The FRC said it also wanted to streamline reporting requirements and reduce burdens for signatories and “ensure a clearer focus on the purpose of Stewardship and the outcomes that it delivers”.
The FRC is the UK’s regulatory body for auditors, actuaries, and accountants and sets the UK’s Corporate Governance and Stewardship Codes.
The changes to the code could massively impact fund operators and other investment management firms involved in stewardship. Its focus on reduction of burden around reporting could be a huge boon for the firms that have seen regulation increase in recent years.
The FRC launched its review of the code in February this year. At that time, it set out five priority areas to focus on in the review of the Code. This announcement followed the FRC launching a review of the Code in February 2024.
It has already made some changes over the summer.
The new changes will likely be wider in scope.
Industry reaction
So far the industry has shown only lukewarm positivity to the proposed changes.
“A streamlined FRC Stewardship code is welcome, but do changes preserve ambition?” was a headline from the Institutional Investors Group on Climate Change (IIGCC) in August this year.

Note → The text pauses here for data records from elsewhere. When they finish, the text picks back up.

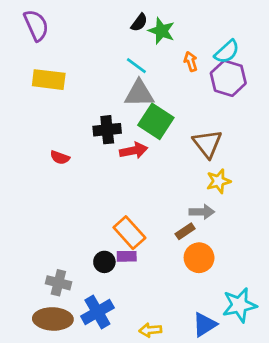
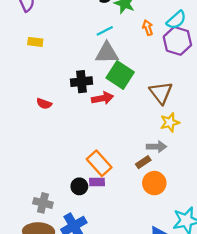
cyan line: (136, 66) -> (105, 31), turned -63
yellow rectangle: (49, 80) -> (35, 42), size x0.6

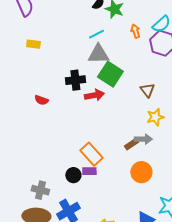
brown triangle: (161, 93) -> (147, 90), size x0.7
brown rectangle: (143, 162) -> (131, 144), moved

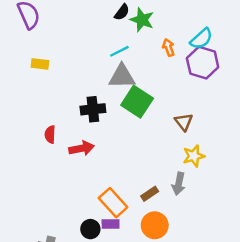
red arrow: (94, 95) -> (82, 148), moved
red semicircle: (41, 100) -> (50, 135), turned 72
gray arrow: (143, 139) -> (179, 184), turned 102
brown rectangle: (131, 144) -> (150, 194), moved
orange circle: (141, 172) -> (155, 225), moved

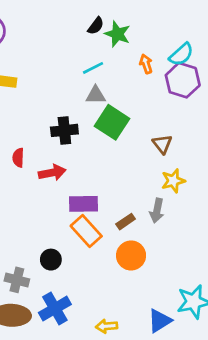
gray triangle: (122, 77) -> (96, 95), size x0.7
purple rectangle: (111, 224) -> (83, 204), moved, size x1.5
black circle: (90, 229) -> (51, 260), moved

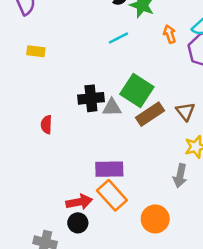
gray triangle: (96, 95) -> (112, 108), moved
red arrow: (52, 173) -> (79, 202), moved
brown rectangle: (126, 222) -> (150, 114), moved, size x1.5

“The Stewardship Code plays a key role in influencing global practice and rigour,” said Laith Cahill, Senior Net Zero Stewardship Specialist, in the paper. “Two-fifths of signatories are head-quartered outside the UK, giving it the international profile to set high standards for stewardship and work as a benchmark for other codes.”
Cahill’s piece mostly concerned itself with questions around net zero actions especially on the topic of collaboration and whether the changes would enable more escalation techniques for groups working together but there were wider administrative fears too.
"Although some might see this as a lowering of intention with regard to sustainability, it's fair to say the proposed new definition allows greater flexibility of application."
Others were also less clear on their support for the changes and made concerns around vagueness in the language known.
"It's interesting to see the FRC's definition of stewardship shift to "sustainable value" focused on clients and beneficiaries, dropping explicit references to "the environment and society”,” said Lindsey Stewart, Director of Investment Stewardship Research and Policy at Morningstar Sustainalytics.
“Although some might see this as a lowering of intention with regard to sustainability, it's fair to say the proposed new definition allows greater flexibility of application for signatories with a wide range of views on what priority sustainability issues should be given," he said. "This will be particularly important to many of the signatories based in the US where pressure to demonstrate client focus on financial outcomes over societal ones has never been higher."
The consultation is open to 19 February 2025.